Já era assim desde 1990, quando foi aprovado o Estatuto da Criança e do Adolescente. Mas divergências jurídicas sobre o texto levaram o Congresso a mexer no Código Penal, explicitando que a punição vale para cafetões, clientes e donos de motéis. Nas cidades brasileiras, porém, cenas de prostituição infanto-juvenil se repetem e pouca gente vai parar na cadeia.

Um levantamento do GLOBO em três capitais - Rio, Fortaleza e Manaus - revela que apenas 16 processos foram abertos no primeiro semestre deste ano: dez em Fortaleza, três no Rio e três em Manaus. As três cidades estão entre aquelas em que mais há denúncias de casos de exploração sexual de menores no Disque 100, o serviço telefônico da Secretaria de Direitos Humanos da Presidência da República.

O número de condenações na Justiça é ainda menor: em Fortaleza, foram duas. Em Manaus, nenhuma. No Rio, o dado não está disponível, mas um balanço parcial do Tribunal de Justiça (TJ) indica que pelo menos duas sentenças foram proferidas.

Embora faltem estatísticas, é fácil concluir que o número de condenações é um retrato da impunidade. De janeiro a junho, o Disque 100 registrou 161 relatos de exploração sexual nas três capitais: 65 no Rio, 60 em Fortaleza e 36 em Manaus.

Os 16 processos abertos no mesmo período, portanto, equivalem a 10% dos casos denunciados. As sentenças, a 3%. Mesmo que metade das denúncias fosse falsa, o que não é o caso, embora existam relatos fictícios, o percentual de processos ficaria em 20% e o de julgamentos, em 6%.

Juiz critica a falta de dados

O caminho até a condenação tem a forma de um funil. Em Fortaleza, enquanto o Disque 100 recebeu 60 denúncias, a Delegacia de Combate à Exploração da Criança e do Adolescente instaurou 21 inquéritos e o Ministério Público propôs 11 ações penais. A 12 Vara Criminal de Fortaleza, que só julga crimes contra crianças e adolescentes, sentenciou só duas pessoas.

- Para nossa tristeza, nem sempre o resultado é a condenação, porque as vítimas não comparecem em juízo e, quando comparecem, é para contradizer o que disseram na polícia. Exploradores as procuram e dão agrados às famílias - diz a juíza da 12 Vara de Fortaleza, Maria Ilna de Castro.

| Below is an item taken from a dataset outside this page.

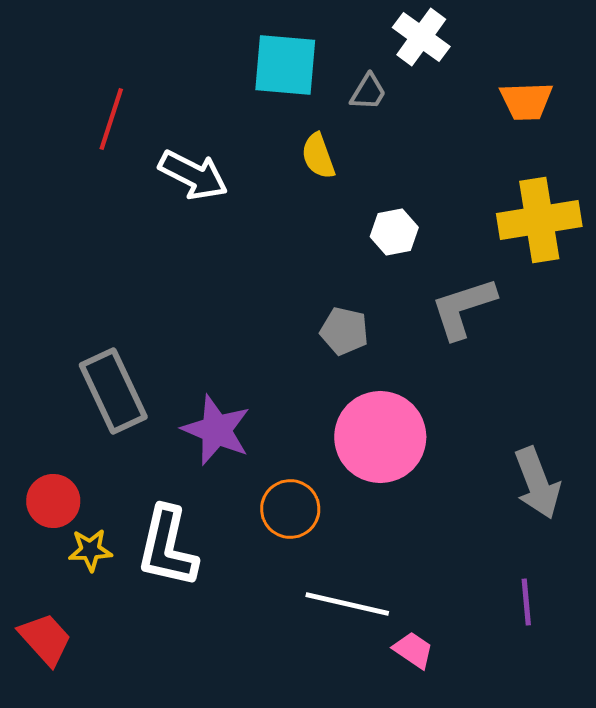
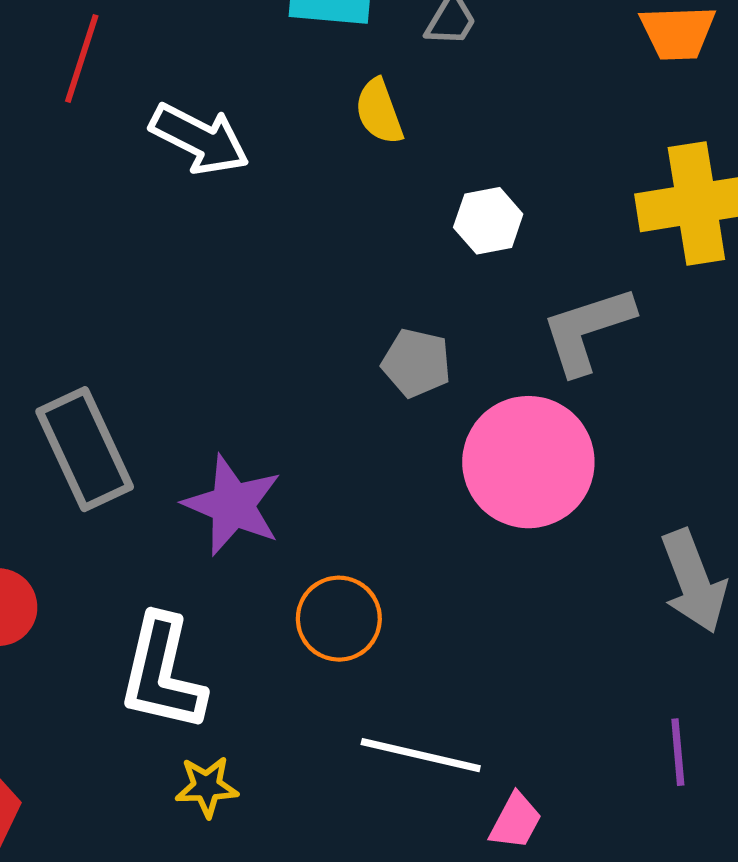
pink circle: (380, 437) -> (528, 462), moved
yellow star: (90, 550) -> (207, 787), moved
pink trapezoid: (413, 650) -> (516, 821), turned 84

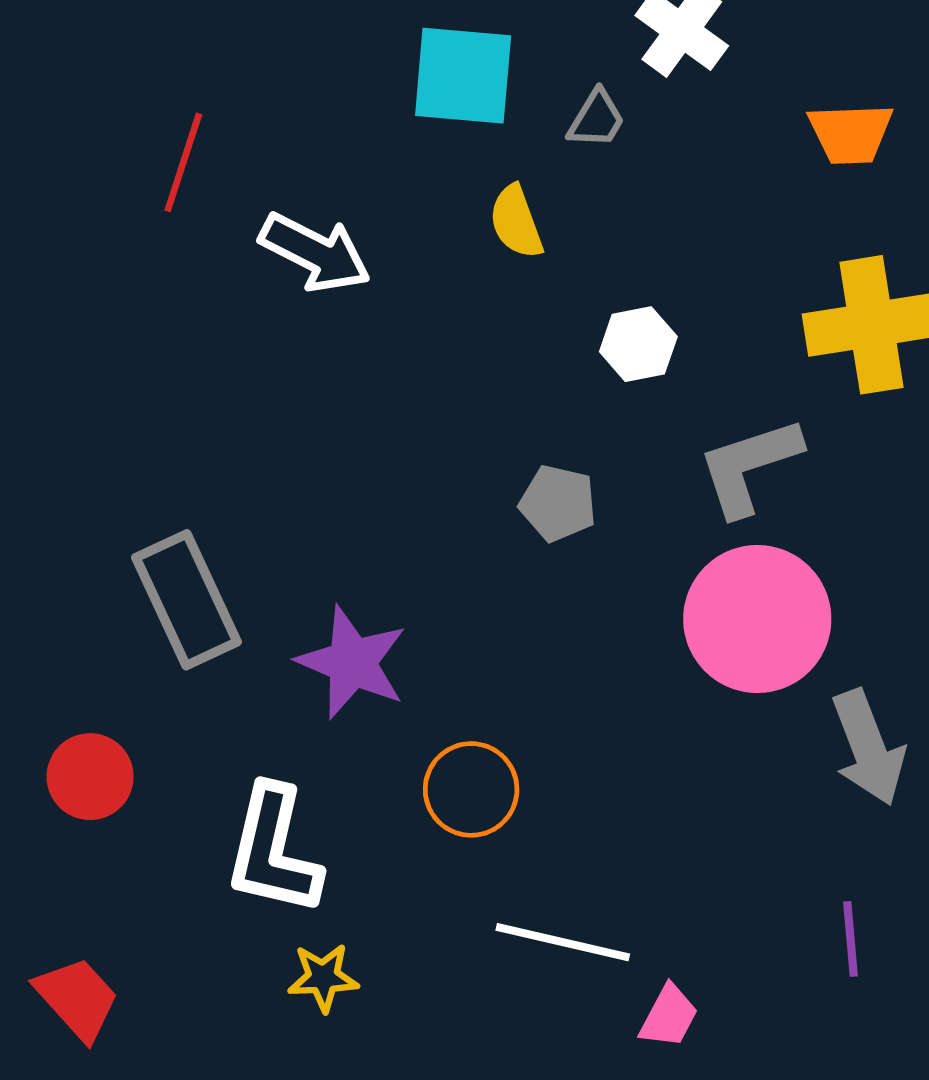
pink circle: (528, 462) -> (757, 619), moved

Manaus também conta com uma vara especializada. Foi criada em 2007, mas ainda não julgou nenhum processo de exploração sexual. Assim como em Fortaleza e no Rio, predominam os casos de abuso sexual: no primeiro semestre, foram ajuizadas 114 ações por estupro e atentado violento ao pudor, ante três por prostituição infanto-juvenil.

O juiz Luiz Albuquerque, de Manaus, diz que a desproporção não significa que a cidade esteja livre da exploração sexual:

- Se há, e há muita, não tem chegado a nós. Não tem tomado a forma de processo.

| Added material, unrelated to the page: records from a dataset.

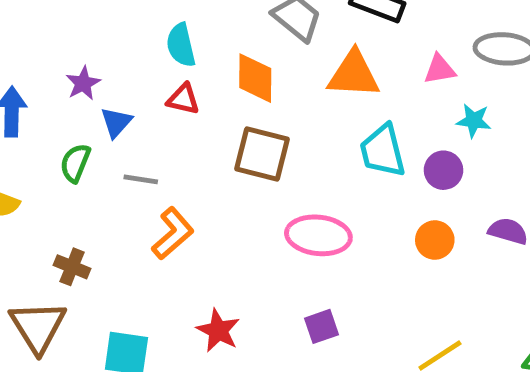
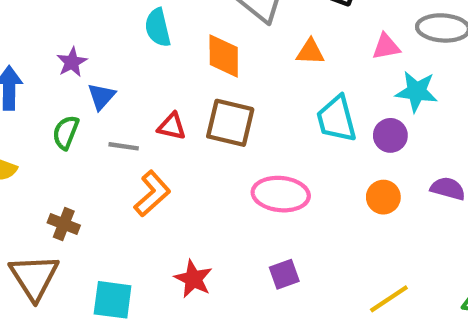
orange triangle: (354, 74) -> (310, 52), size x0.6
red triangle: (183, 99) -> (172, 126), moved
cyan star: (474, 121) -> (417, 91), size x1.4

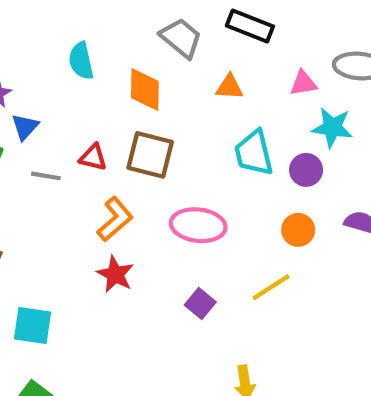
orange L-shape: (152, 194) -> (115, 219), moved
purple square: (284, 274) -> (200, 303), turned -32
red star: (193, 279) -> (115, 274), moved
yellow line: (389, 299) -> (271, 287), moved

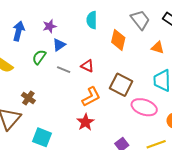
brown square: (150, 155) -> (121, 85), moved
pink ellipse: (198, 225) -> (144, 107), moved

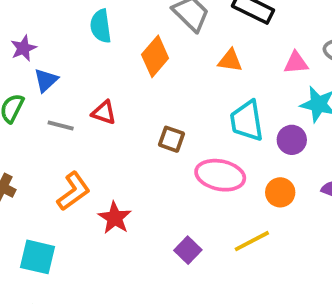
orange diamond: (118, 40) -> (155, 56), turned 35
brown square: (121, 85) -> (171, 139), size x0.6
orange L-shape: (91, 97) -> (74, 191), moved

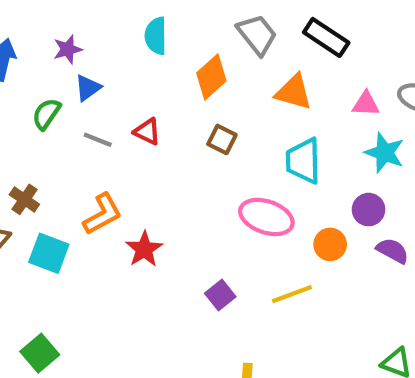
orange triangle: (230, 61) -> (294, 92), size x1.4
brown square: (171, 139) -> (222, 139), moved
purple circle: (292, 140) -> (369, 210), moved
cyan square: (37, 257) -> (49, 253), moved

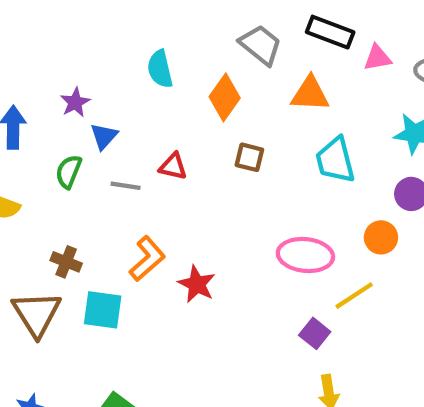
pink triangle: (366, 104) -> (377, 58), moved
pink ellipse: (266, 217) -> (305, 255), moved
purple square: (220, 295) -> (315, 333), moved

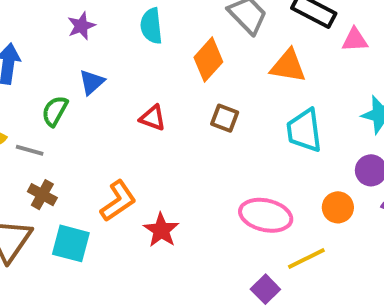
purple star: (75, 102) -> (81, 26), moved
gray line: (126, 186) -> (30, 150), moved

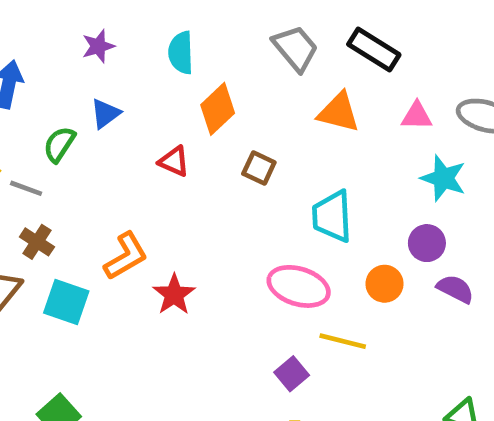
pink triangle: (355, 40) -> (417, 116), moved
orange diamond: (208, 60) -> (218, 109), moved
cyan trapezoid: (304, 130) -> (332, 216), moved
yellow line: (306, 258) -> (343, 341), turned 36

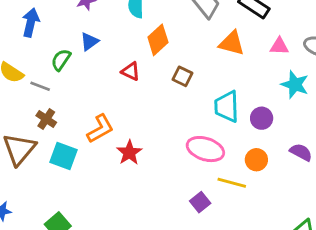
purple circle: (427, 243) -> (262, 118), moved
orange circle: (385, 284) -> (256, 160), moved

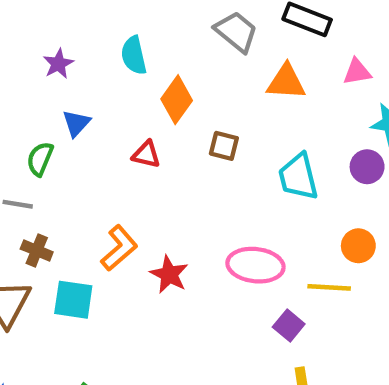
purple circle: (262, 118) -> (367, 167), moved
pink ellipse: (205, 149) -> (255, 265), moved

O julgamento é o último passo de uma investigação. Assim, as decisões tomadas no primeiro semestre de 2010 refletem a realidade dos últimos anos. Fortaleza é a cidade brasileira com maior número de denúncias de exploração ao Disque 100: 966, desde 2003, quando o serviço passou para o governo federal, até 30 de junho de 2010. O Rio aparece em terceiro, com 682, e Manaus em oitavo, com 333. As três capitais são destinos turísticos nacionais e internacionais. E serão sede da Copa de 2014.

No Rio, não há sequer vara especializada em crimes contra crianças e adolescentes - só contra menores infratores. Isso dificulta até mesmo a contabilização dos casos, já que as ações ficam espalhadas por 40 varas.

- A exploração sexual é um crime impune, porque o aparelho judicial não está preparado para receber esse tipo de denúncia. Sem instrumentos, não há como punir - diz o desembargador do TJ-RJ Siro Darlan.

Para descobrir o número de processos instaurados no primeiro semestre, no Rio, foi preciso analisar uma lista do TJ com todos os crimes sexuais e do Estatuto da Criança e do Adolescente. Os casos de prostituição infanto-juvenil foram identificados mediante contato com as varas, considerando-se apenas casos já denunciados pelo MP. Ainda assim, há risco de imprecisão, porque processos com registro eletrônico ou etiqueta de um assunto podem, na verdade, tratar de outro. Em Fortaleza e Manaus, as varas especializadas divulgaram dados.

Temos informação para tudo, mas não para esse tipo de pergunta. Desinformação é sinônimo de negligência - diz Siro.

Em Fortaleza, a jovem de 17 anos usou os R$ 2 para fazer um lanche. O homem de 70 foi embora a pé. Como nas estatísticas do Rio, a prostituição dela e de outras adolescentes permanece invisível à Justiça.